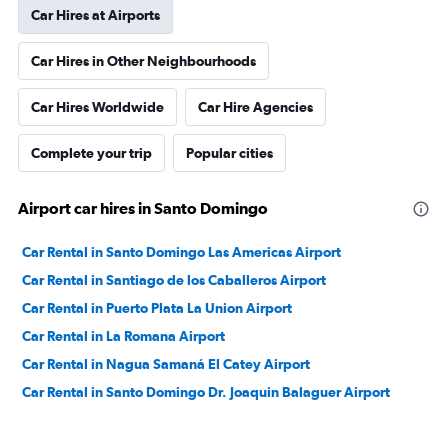
Car Hires at Airports
Car Hires in Other Neighbourhoods
Car Hires Worldwide
Car Hire Agencies
Complete your trip
Popular cities
Airport car hires in Santo Domingo
Car Rental in Santo Domingo Las Americas Airport
Car Rental in Santiago de los Caballeros Airport
Car Rental in Puerto Plata La Union Airport
Car Rental in La Romana Airport
Car Rental in Nagua Samaná El Catey Airport
Car Rental in Santo Domingo Dr. Joaquin Balaguer Airport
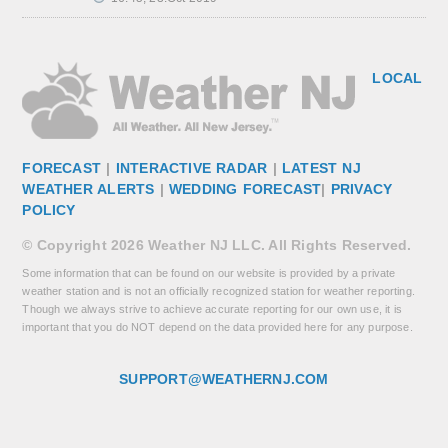
LOCAL
FORECAST
|
INTERACTIVE RADAR
|
LATEST NJ
WEATHER ALERTS
|
WEDDING FORECAST
|
PRIVACY
POLICY
© Copyright 2026 Weather NJ LLC. All Rights Reserved.
Some information that can be found on our website is provided by a private
weather station and is not an officially recognized station for weather reporting.
Though we always strive to achieve accurate reporting for our own use, it is
important that you do NOT depend on the data provided here for any purpose.
SUPPORT@WEATHERNJ.COM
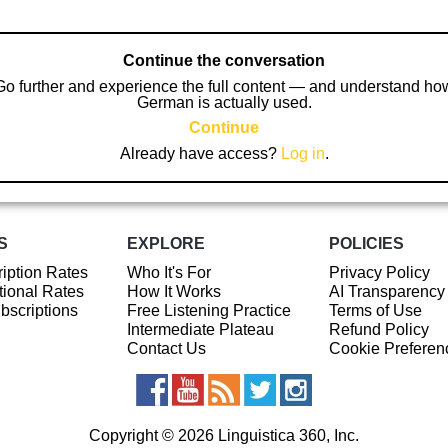
Continue the conversation
Go further and experience the full content — and understand ho
German is actually used.
Continue
Already have access?
Log in
.
S
EXPLORE
POLICIES
iption Rates
Who It's For
Privacy Policy
ional Rates
How It Works
AI Transparency
ubscriptions
Free Listening Practice
Terms of Use
Intermediate Plateau
Refund Policy
Contact Us
Cookie Preferen
Copyright © 2026 Linguistica 360, Inc.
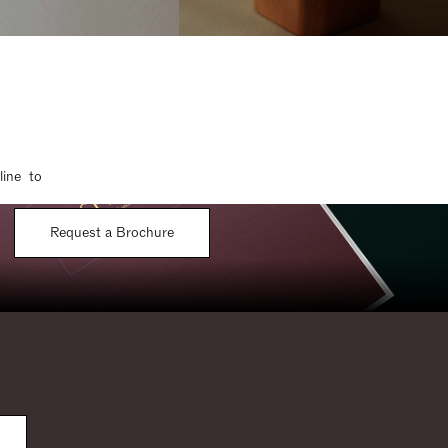
line to
Request a Brochure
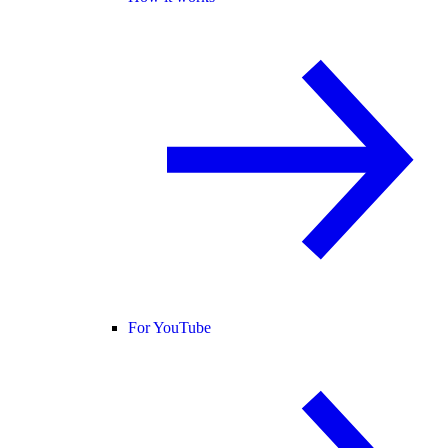
For YouTube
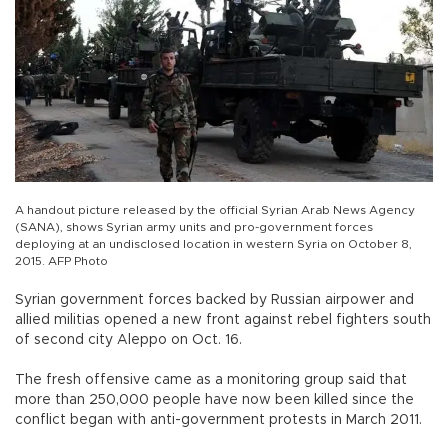
A handout picture released by the official Syrian Arab News Agency
(SANA), shows Syrian army units and pro-government forces
deploying at an undisclosed location in western Syria on October 8,
2015. AFP Photo
Syrian government forces backed by Russian airpower and
allied militias opened a new front against rebel fighters south
of second city Aleppo on Oct. 16.
The fresh offensive came as a monitoring group said that
more than 250,000 people have now been killed since the
conflict began with anti-government protests in March 2011.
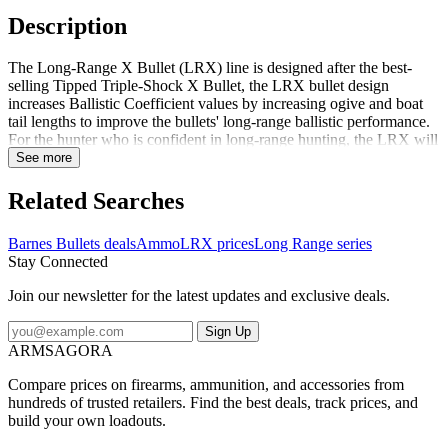
Description
The Long-Range X Bullet (LRX) line is designed after the best-
selling Tipped Triple-Shock X Bullet, the LRX bullet design
increases Ballistic Coefficient values by increasing ogive and boat
tail lengths to improve the bullets' long-range ballistic performance.
For the hunter who is confident in long-range hunting, the LRX will
fill the niche of this new hunting craze. LRX bullets will continue to
See more
be manufactured with the proven 100-percent copper, lead-free
bodies. The bullet's polymer tip initiates expansion, causing the nose
Related Searches
cavity to open instantly on contact doubling the bullet's original
diameter while creating four cutting petals that wreak extensive
Barnes Bullets deals
Ammo
LRX prices
Long Range series
internal damage. Exceptional performance means clean, quick kill.
Stay Connected
Join our newsletter for the latest updates and exclusive deals.
Sign Up
ARMSAGORA
Compare prices on firearms, ammunition, and accessories from
hundreds of trusted retailers. Find the best deals, track prices, and
build your own loadouts.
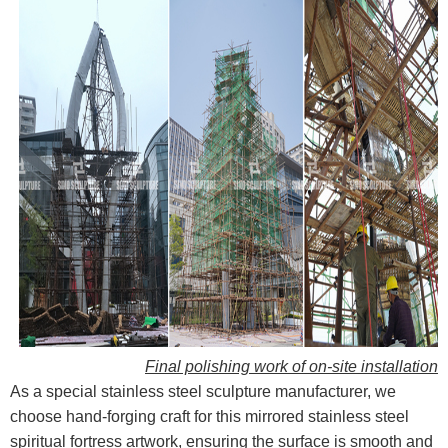
Final polishing work of on-site installation
As a special stainless steel sculpture manufacturer, we
choose hand-forging craft for this mirrored stainless steel
spiritual fortress artwork, ensuring the surface is smooth and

┄┄┄┄┄┄

Repeat exactly the lines from the first line of the records above through the line containing "more than 250,000", leaving out the pictures.

### [Answer for the task]
Car Hires at Airports
Car Hires in Other Neighbourhoods
Car Hires Worldwide
Car Hire Agencies
Complete your trip
Popular cities
Airport car hires in Santo Domingo
Car Rental in Santo Domingo Las Americas Airport
Car Rental in Santiago de los Caballeros Airport
Car Rental in Puerto Plata La Union Airport
Car Rental in La Romana Airport
Car Rental in Nagua Samaná El Catey Airport
Car Rental in Santo Domingo Dr. Joaquin Balaguer Airport
LOCAL
FORECAST
|
INTERACTIVE RADAR
|
LATEST NJ
WEATHER ALERTS
|
WEDDING FORECAST
|
PRIVACY
POLICY
© Copyright 2026 Weather NJ LLC. All Rights Reserved.
Some information that can be found on our website is provided by a private
weather station and is not an officially recognized station for weather reporting.
Though we always strive to achieve accurate reporting for our own use, it is
important that you do NOT depend on the data provided here for any purpose.
SUPPORT@WEATHERNJ.COM
Continue the conversation
Go further and experience the full content — and understand ho
German is actually used.
Continue
Already have access?
Log in
.
S
EXPLORE
POLICIES
iption Rates
Who It's For
Privacy Policy
ional Rates
How It Works
AI Transparency
ubscriptions
Free Listening Practice
Terms of Use
Intermediate Plateau
Refund Policy
Contact Us
Cookie Preferen
Copyright © 2026 Linguistica 360, Inc.
line to
Request a Brochure
For YouTube
A handout picture released by the official Syrian Arab News Agency
(SANA), shows Syrian army units and pro-government forces
deploying at an undisclosed location in western Syria on October 8,
2015. AFP Photo
Syrian government forces backed by Russian airpower and
allied militias opened a new front against rebel fighters south
of second city Aleppo on Oct. 16.
The fresh offensive came as a monitoring group said that
more than 250,000 people have now been killed since the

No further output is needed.